##### ENTRIES PROVIDED

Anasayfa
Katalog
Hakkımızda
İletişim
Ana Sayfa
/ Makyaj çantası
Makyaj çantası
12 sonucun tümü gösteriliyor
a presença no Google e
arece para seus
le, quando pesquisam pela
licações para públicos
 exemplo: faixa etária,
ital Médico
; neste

##########
##### ENTRIES PROVIDED

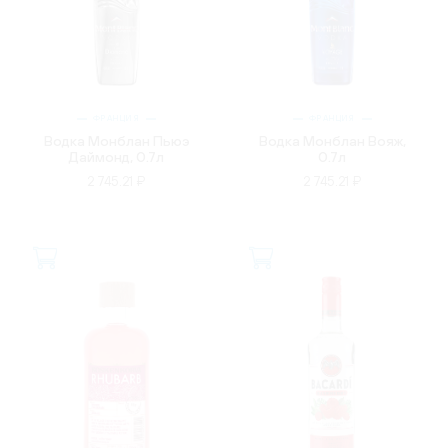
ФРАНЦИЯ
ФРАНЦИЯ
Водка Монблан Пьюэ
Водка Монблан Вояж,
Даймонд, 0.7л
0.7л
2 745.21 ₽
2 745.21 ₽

##########
##### ENTRIES PROVIDED

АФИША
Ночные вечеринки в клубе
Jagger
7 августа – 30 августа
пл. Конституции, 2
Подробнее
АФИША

##########

> **DESCRIPTION OF THE TASK**
A line counts if it holds the word "Монблан". How many lines of the entries count? Give the number only.

> **RESPONSE AREA**
2